Após os bons resultados na
área de estresse pós-traumático, o médico diz que quer ampliar a aplicação do
tratamento. Em 2015, ele voltou sua pesquisa para os corações partidos e as "traições
amorosas", em parceria com Michelle Lonergan, sua ex-aluna de graduação na
Universidade McGill, em Montreal.
"Se você olhar para as
tragédias gregas, o que elas são? Basicamente, traições", diz ele. "É
realmente o cerne da experiência humana."
Um término de relacionamento
complicado também pode ser tremendamente doloroso, acrescenta ele, e as pessoas
podem sentir reações emocionais semelhantes às observadas em sobreviventes de
traumas.
Os pacientes que eles
recrutaram para o estudo não estavam sofrendo apenas de uma leve decepção
amorosa. Havia casos de infidelidade. Alguns foram abandonados repentinamente
por alguém que acreditavam ser um parceiro amoroso.

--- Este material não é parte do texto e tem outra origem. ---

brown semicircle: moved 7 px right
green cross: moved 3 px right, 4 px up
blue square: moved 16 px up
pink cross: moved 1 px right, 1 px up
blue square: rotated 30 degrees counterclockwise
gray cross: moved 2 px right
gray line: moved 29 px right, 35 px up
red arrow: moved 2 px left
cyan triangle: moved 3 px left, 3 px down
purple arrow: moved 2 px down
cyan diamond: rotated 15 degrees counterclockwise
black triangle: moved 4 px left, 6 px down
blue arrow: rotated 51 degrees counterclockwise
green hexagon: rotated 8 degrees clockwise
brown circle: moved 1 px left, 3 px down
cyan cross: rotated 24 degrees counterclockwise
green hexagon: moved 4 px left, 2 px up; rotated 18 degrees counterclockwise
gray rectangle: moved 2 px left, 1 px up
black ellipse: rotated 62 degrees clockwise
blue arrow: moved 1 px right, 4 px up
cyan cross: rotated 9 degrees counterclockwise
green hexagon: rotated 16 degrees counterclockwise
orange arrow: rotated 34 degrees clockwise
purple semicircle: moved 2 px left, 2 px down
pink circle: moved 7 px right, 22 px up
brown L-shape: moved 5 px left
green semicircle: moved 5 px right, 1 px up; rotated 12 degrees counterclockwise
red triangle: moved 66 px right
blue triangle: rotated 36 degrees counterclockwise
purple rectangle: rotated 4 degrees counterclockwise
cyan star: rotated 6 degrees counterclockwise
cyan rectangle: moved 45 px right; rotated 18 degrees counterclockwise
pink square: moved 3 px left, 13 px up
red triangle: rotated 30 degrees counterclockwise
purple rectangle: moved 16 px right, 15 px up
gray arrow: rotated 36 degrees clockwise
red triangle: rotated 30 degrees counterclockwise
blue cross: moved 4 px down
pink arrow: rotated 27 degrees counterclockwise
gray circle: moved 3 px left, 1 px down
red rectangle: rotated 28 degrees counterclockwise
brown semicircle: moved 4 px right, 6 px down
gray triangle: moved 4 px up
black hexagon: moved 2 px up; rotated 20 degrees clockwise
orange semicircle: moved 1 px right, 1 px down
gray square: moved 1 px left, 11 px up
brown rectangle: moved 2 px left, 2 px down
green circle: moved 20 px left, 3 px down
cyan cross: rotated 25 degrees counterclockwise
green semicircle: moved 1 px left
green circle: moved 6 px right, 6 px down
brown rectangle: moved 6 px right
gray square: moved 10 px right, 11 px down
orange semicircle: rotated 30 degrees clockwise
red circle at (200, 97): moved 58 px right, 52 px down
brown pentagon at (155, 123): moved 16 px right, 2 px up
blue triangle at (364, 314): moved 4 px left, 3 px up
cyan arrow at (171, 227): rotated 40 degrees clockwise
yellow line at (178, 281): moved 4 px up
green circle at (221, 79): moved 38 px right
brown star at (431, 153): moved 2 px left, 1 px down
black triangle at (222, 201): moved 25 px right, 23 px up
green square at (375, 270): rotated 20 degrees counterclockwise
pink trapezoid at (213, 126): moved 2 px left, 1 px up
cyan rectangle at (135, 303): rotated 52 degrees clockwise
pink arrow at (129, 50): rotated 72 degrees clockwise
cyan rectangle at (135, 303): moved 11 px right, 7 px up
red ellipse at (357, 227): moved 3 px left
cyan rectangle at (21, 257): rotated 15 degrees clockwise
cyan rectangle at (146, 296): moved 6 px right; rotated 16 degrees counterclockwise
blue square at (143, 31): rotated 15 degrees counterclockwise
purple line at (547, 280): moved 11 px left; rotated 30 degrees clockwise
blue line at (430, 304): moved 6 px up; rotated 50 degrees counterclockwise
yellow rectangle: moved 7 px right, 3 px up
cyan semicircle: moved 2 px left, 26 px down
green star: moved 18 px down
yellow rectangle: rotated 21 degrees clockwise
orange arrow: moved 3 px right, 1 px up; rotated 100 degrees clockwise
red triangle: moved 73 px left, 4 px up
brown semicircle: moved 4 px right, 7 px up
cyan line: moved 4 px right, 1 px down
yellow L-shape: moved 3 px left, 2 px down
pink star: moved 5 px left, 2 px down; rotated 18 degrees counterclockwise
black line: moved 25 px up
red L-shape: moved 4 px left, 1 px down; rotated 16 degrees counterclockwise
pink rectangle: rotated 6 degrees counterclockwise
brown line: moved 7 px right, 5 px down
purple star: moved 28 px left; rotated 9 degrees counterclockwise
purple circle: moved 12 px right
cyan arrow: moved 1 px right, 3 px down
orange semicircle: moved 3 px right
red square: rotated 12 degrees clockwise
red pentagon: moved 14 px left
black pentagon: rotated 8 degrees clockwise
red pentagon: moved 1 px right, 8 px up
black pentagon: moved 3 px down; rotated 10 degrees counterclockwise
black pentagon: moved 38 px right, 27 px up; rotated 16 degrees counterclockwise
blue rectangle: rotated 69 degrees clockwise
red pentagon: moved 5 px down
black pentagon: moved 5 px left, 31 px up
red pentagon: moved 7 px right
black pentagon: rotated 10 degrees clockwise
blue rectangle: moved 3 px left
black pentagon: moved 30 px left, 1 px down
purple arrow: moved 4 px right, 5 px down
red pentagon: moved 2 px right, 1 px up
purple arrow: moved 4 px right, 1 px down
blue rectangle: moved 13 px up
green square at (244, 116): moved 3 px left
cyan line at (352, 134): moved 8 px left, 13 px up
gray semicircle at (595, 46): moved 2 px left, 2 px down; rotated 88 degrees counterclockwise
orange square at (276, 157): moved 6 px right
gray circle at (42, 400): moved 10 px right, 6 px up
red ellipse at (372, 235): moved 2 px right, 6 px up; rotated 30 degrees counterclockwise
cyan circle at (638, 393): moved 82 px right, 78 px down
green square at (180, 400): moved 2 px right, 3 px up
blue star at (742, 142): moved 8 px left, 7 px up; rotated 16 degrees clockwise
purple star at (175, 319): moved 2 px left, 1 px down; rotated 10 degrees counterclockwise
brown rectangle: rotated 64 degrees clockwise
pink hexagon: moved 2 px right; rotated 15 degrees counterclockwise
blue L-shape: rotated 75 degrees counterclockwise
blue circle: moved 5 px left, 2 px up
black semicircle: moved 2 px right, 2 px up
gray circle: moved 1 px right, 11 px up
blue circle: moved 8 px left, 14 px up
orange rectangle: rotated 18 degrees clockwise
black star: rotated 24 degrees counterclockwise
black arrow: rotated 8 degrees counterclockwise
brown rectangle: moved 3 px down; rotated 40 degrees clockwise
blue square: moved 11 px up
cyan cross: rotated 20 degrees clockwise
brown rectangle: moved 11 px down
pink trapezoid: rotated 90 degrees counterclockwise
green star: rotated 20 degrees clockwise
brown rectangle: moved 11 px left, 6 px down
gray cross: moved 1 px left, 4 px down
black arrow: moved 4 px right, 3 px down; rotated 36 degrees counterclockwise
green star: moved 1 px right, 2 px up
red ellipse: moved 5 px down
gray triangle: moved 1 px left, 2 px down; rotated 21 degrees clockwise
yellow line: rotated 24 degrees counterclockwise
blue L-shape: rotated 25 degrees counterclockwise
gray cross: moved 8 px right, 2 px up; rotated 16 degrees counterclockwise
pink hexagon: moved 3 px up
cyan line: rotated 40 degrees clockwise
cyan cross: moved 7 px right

Eles estavam com dificuldade
para lidar com a separação e, segundo Brunet, eram pessoas que "não
conseguem virar a página, que não conseguem dar a volta por cima."
"É o que as pessoas
estavam dizendo constantemente a elas, o que não ajuda. Mas [seus amigos]
estavam identificando o problema."
Era como se os pacientes
estivessem "presos no Dia da Marmota" —uma referência ao filme
"Feitiço do Tempo", de 1993, em que o personagem de Bill Murray
revive o mesmo dia 2 de fevereiro repetidamente— mas, em vez disso, ficavam
revivendo obsessivamente as traições dolorosas em suas mentes.
A pesquisa de Brunet e
Lonergan mostrou que, assim como no caso do estresse pós-traumático, muitos
pacientes que estavam sofrendo por amor sentiram alívio, alguns após uma única
sessão de terapia de reconsolidação.
Após cinco sessões, quando
leram em voz alta o texto que haviam escrito sobre a traição, tiveram a
"impressão de que poderia ter sido escrito por outra pessoa —como a
leitura de um romance".
"Este tratamento se
assemelha ao funcionamento normal da memória, como esquecemos gradualmente e
viramos a página", afirma.
Atualmente, o laboratório em
que trabalha, em Montreal, está recrutando cerca de 60 pessoas que foram
traídas ou sofreram alguma outra forma de decepção amorosa para um novo estudo
de terapia de reconsolidação.
Brunet também espera que o
escopo da terapia de reconsolidação possa ser expandido ainda mais, sendo usado
para tratar fobias, dependência e luto.
"Qualquer tipo de sofrimento que emane de um evento emocional."